Enfin, la conformité des lots est vérifiée par des autocontrôles. Ce point a fait l'objet de discussions, conduisant les pouvoirs publics à ajouter, dans le texte publié, que le prélèvement destiné à vérifier l'absence d'indésirables dans les lots « est réalisé au minimum à une fréquence mensuelle ». La Fnade et Federec auraient souhaité que la fréquence des autocontrôles soit simplement « convenue avec le client », ce que prévoit le texte, mais sans fréquence minimale imposée.
L'ACN aurait souhaité que le destinataire final complète la procédure par un autre contrôle à la réception des lots. Revipac, qui rassemble les représentants des papetiers et des fabricants de carton et assure la reprise d'une partie des déchets de papier et de carton, a aussi estimé que l'autocontrôle « [ne peut] imposer au destinataire, avant qu'il n'ait contrôlé le lot, de l'accepter en l'état ». Ces propositions de vue n'ont pas été retenues.

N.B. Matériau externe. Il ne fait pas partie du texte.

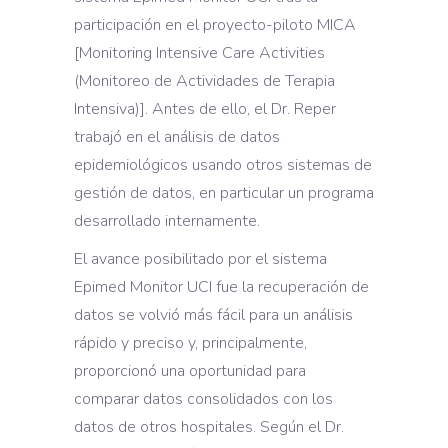
participación en el proyecto-piloto MICA
[Monitoring Intensive Care Activities
(Monitoreo de Actividades de Terapia
Intensiva)]. Antes de ello, el Dr. Reper
trabajó en el análisis de datos
epidemiológicos usando otros sistemas de
gestión de datos, en particular un programa
desarrollado internamente.
El avance posibilitado por el sistema
Epimed Monitor UCI fue la recuperación de
datos se volvió más fácil para un análisis
rápido y preciso y, principalmente,
proporcionó una oportunidad para
comparar datos consolidados con los
datos de otros hospitales. Según el Dr.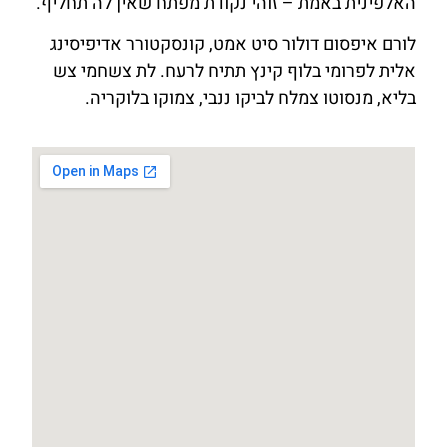
האלפינית באמת – זוהי נקודת מפתח שאין לה תחליף.
לורם איפסום דולור סיט אמט, קונסקטורר אדיפיסינג
אלית לפרומי בלוף קינץ תתיח לרעח. לת צשחמי צש
בליא, מנסוטו צמלח לביקו ננבי, צמוקו בלוקריה.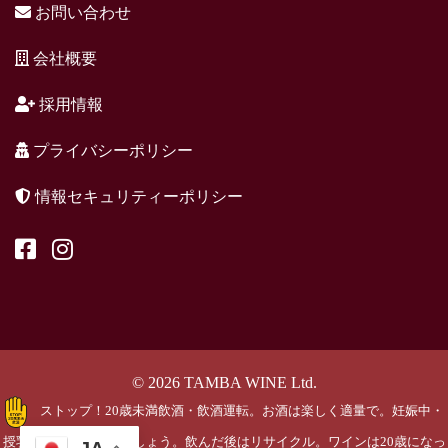
お問い合わせ
会社概要
採用情報
プライバシーポリシー
情報セキュリティーポリシー
© 2026 TAMBA WINE Ltd.
ストップ！20歳未満飲酒・飲酒運転。お酒は楽しく適量で。妊娠中・
授乳期の飲酒はやめましょう。飲んだ後はリサイクル。ワインは20歳になっ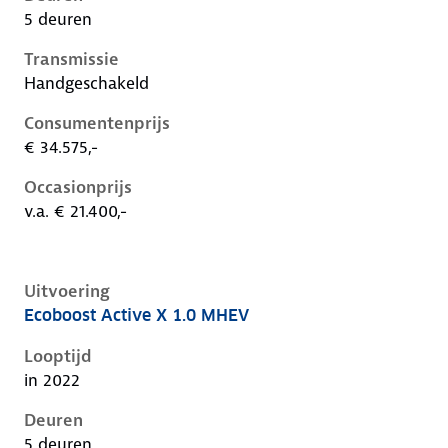
5 deuren
Transmissie
Handgeschakeld
Consumentenprijs
€ 34.575,-
Occasionprijs
v.a. € 21.400,-
Uitvoering
Ecoboost Active X 1.0 MHEV
Ford Focus iv-1e-facelift, 1.0 mhev, 92 kW, Benzine, 
Looptijd
in 2022
Deuren
5 deuren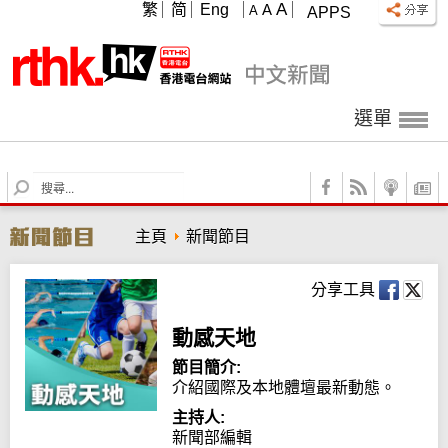
A
繁
简
Eng
A
A
APPS
選單
S
e
a
主頁
新聞節目
r
c
h
分享工具
動感天地
節目簡介:
介紹國際及本地體壇最新動態。
主持人:
新聞部編輯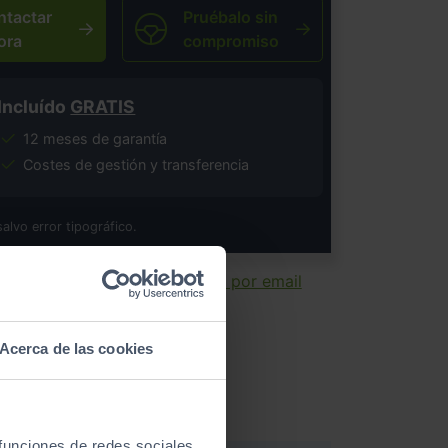
ntactar
Pruébalo sin
ora
compromiso
Incluído
GRATIS
12 meses de garantía
Costes de gestión y transferencia
salvo error tipográfico.
ir ficha
Enviar por email
Acerca de las cookies
 funciones de redes sociales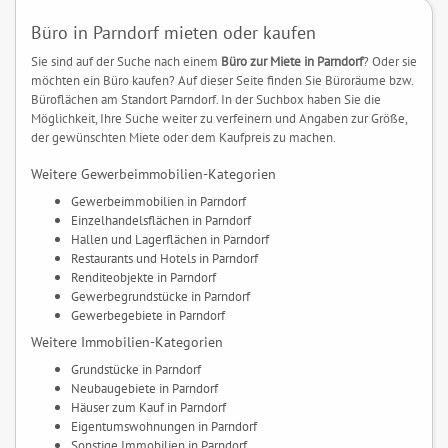
Büro in Parndorf mieten oder kaufen
Sie sind auf der Suche nach einem
Büro zur Miete in Parndorf
? Oder sie
möchten ein Büro kaufen? Auf dieser Seite finden Sie Büroräume bzw.
Büroflächen am Standort Parndorf. In der Suchbox haben Sie die
Möglichkeit, Ihre Suche weiter zu verfeinern und Angaben zur Größe,
der gewünschten Miete oder dem Kaufpreis zu machen.
Weitere Gewerbeimmobilien-Kategorien
Gewerbeimmobilien in Parndorf
Einzelhandelsflächen in Parndorf
Hallen und Lagerflächen in Parndorf
Restaurants und Hotels in Parndorf
Renditeobjekte in Parndorf
Gewerbegrundstücke in Parndorf
Gewerbegebiete in Parndorf
Weitere Immobilien-Kategorien
Grundstücke in Parndorf
Neubaugebiete in Parndorf
Häuser zum Kauf in Parndorf
Eigentumswohnungen in Parndorf
Sonstige Immobilien in Parndorf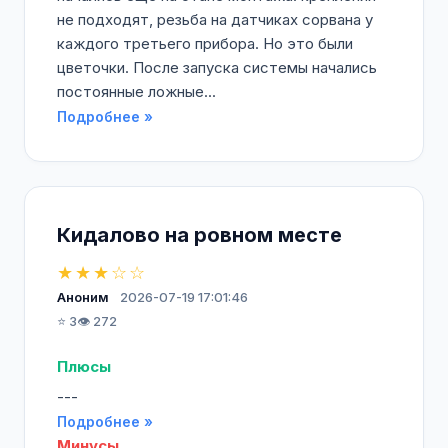
не подходят, резьба на датчиках сорвана у
каждого третьего прибора. Но это были
цветочки. После запуска системы начались
постоянные ложные...
Подробнее »
Кидалово на ровном месте
★★★☆☆
Аноним
2026-07-19 17:01:46
⭐ 3
👁️ 272
Плюсы
---
Подробнее »
Минусы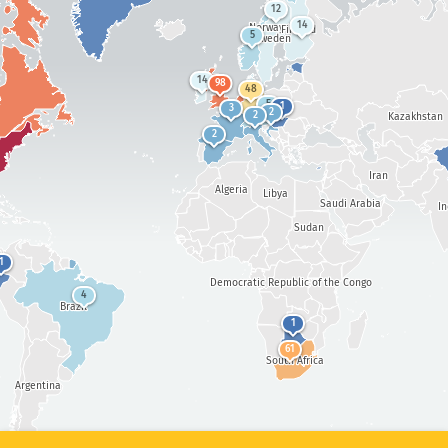
심각도
공격 통계: 디바이스
12
14
Norway
Finland
5
Sweden
도움말
태그
14
98
48
5
1
3
2
2
Kazakhstan
2
국가
Iran
Algeria
Libya
Saudi Arabia
I
Sudan
Show options
for 모집단/GDP
1
데이터 세트
Democratic Republic of the Congo
4
데이터 스케일
Brazil
1
결과 자동으로 업데이트
61
South Africa
업데이트
리셋
Argentina
PNG로 다운로드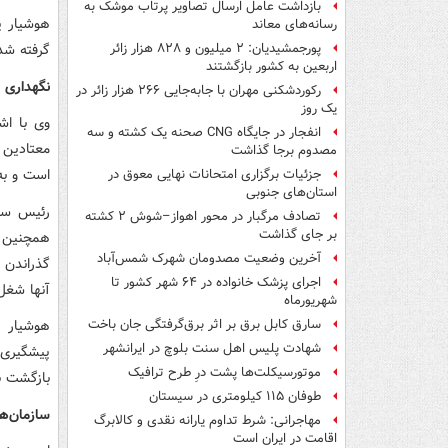
بازداشت عامل ارسال تصاویر پرتاب موشک به
هوشیار پ
رسانه‌های معاند
گرفته شده است، مراکز DIC ساز
پورجمشیدیان: ۲ میلیون و ۸۲۸ هزار زائر
اربعین به کشور بازگشتند
نگهداری 
رکوردشکنی مهران با جابه‌جایی ۲۶۶ هزار زائر در
یک روز
انفجار در جایگاه CNG صحنه یک کشته و سه
معتادین 
مصدوم برجا گذاشت
است و به 
جزئیات برگزاری امتحانات نهایی معوق در
استان‌های جنوبی
رئیس ساز
تصادف مرگبار در محور اهواز–شوش ۲ کشته
بر جای گذاشت
همچنین خ
آخرین وضعیت مصدومان شهرک شمس‌آباد
گذراندن د
اجرای پزشک خانواده در ۶۴ شهر کشور تا
آنها شغل
شهریورماه
سارق کابل برق بر اثر برق‌گرفتگی جان باخت
شهادت پلیس اهل سنت بلوچ در ایرانشهر
موتورسیکلت‌ها پشت درِ طرح ترافیک
بازگشت به
طوفان ۱۱۵ کیلومتری در سیستان
سازمان‌ها
مهاجرانی: شرط تداوم یارانه نقدی و کالابرگ
اقامت در ایران است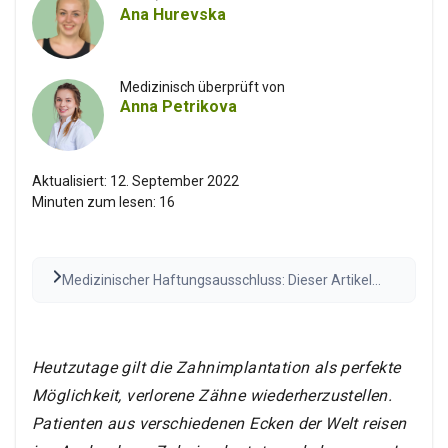
Ana Hurevska
Medizinisch überprüft von
Anna Petrikova
Aktualisiert:
12. September 2022
Minuten zum lesen:
16
Medizinischer Haftungsausschluss: Dieser Artikel
dient nur zu Informationszwecken und stellt keine
medizinische Beratung dar. Konsultieren Sie vor
medizinischen Entscheidungen stets eine
qualifizierte Fachkraft. Die Ergebnisse können
Heutzutage gilt die Zahnimplantation als perfekte
variieren.
Den vollständigen Haftungsausschluss
Möglichkeit, verlorene Zähne wiederherzustellen.
lesen
Patienten aus verschiedenen Ecken der Welt reisen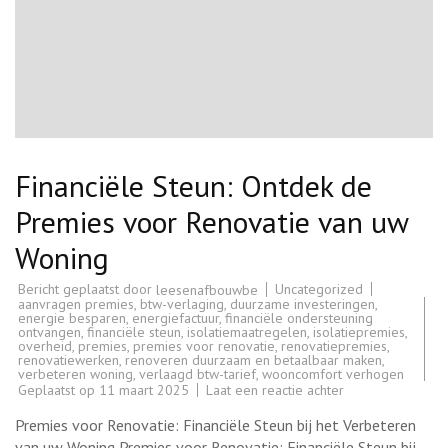
Financiële Steun: Ontdek de
Premies voor Renovatie van uw
Woning
Bericht geplaatst door
Uncategorized
leesenafbouwbe
aanvragen premies
,
btw-verlaging
,
duurzame investeringen
,
energie besparen
,
energiefactuur
,
financiële ondersteuning
ontvangen
,
financiële steun
,
isolatiemaatregelen
,
isolatiepremies
,
overheid
,
premies
,
premies voor renovatie
,
renovatiepremies
,
renovatiewerken
,
renoveren duurzaam en betaalbaar maken
,
verbeteren woning
,
verlaagd btw-tarief
,
wooncomfort verhogen
op
Geplaatst op
11 maart 2025
Laat een reactie achter
Financiële
Steun:
Premies voor Renovatie: Financiële Steun bij het Verbeteren
Ontdek
de
van uw Woning Premies voor Renovatie: Financiële Steun bij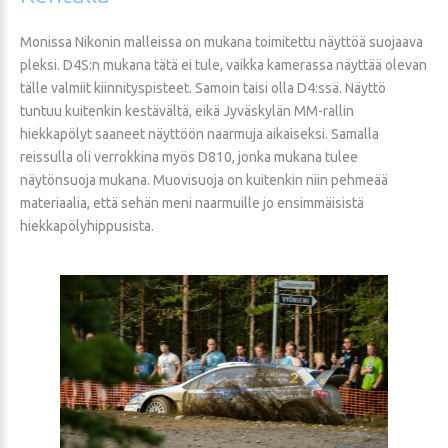
Monissa Nikonin malleissa on mukana toimitettu näyttöä suojaava
pleksi. D4S:n mukana tätä ei tule, vaikka kamerassa näyttää olevan
tälle valmiit kiinnityspisteet. Samoin taisi olla D4:ssä. Näyttö
tuntuu kuitenkin kestävältä, eikä Jyväskylän MM-rallin
hiekkapölyt saaneet näyttöön naarmuja aikaiseksi. Samalla
reissulla oli verrokkina myös D810, jonka mukana tulee
näytönsuoja mukana. Muovisuoja on kuitenkin niin pehmeää
materiaalia, että sehän meni naarmuille jo ensimmäisistä
hiekkapölyhippusista.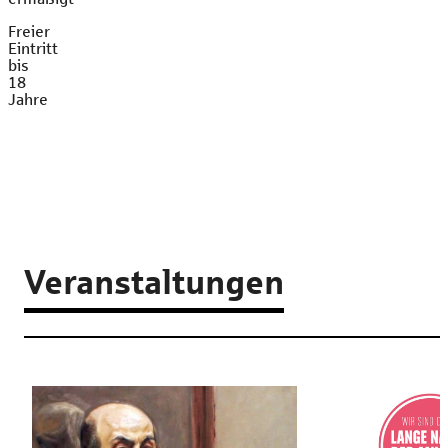
Freier
Eintritt
bis
18
Jahre
Veranstaltungen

En revanche, à la demande de Citeo, l'éco-organisme chargé de la responsabilité élargie du producteur (REP) pour les emballages ménagers et les papiers graphiques, les pouvoirs publics ont ajouté des éléments issus du référentiel de contrôle actuellement en vigueur dans ses filières REP : conditions de prélèvement (sur le stock en vrac, sur la ligne de tri ou en ouvrant une balle) ; masse minimale de l'échantillon fixée à 40 kg.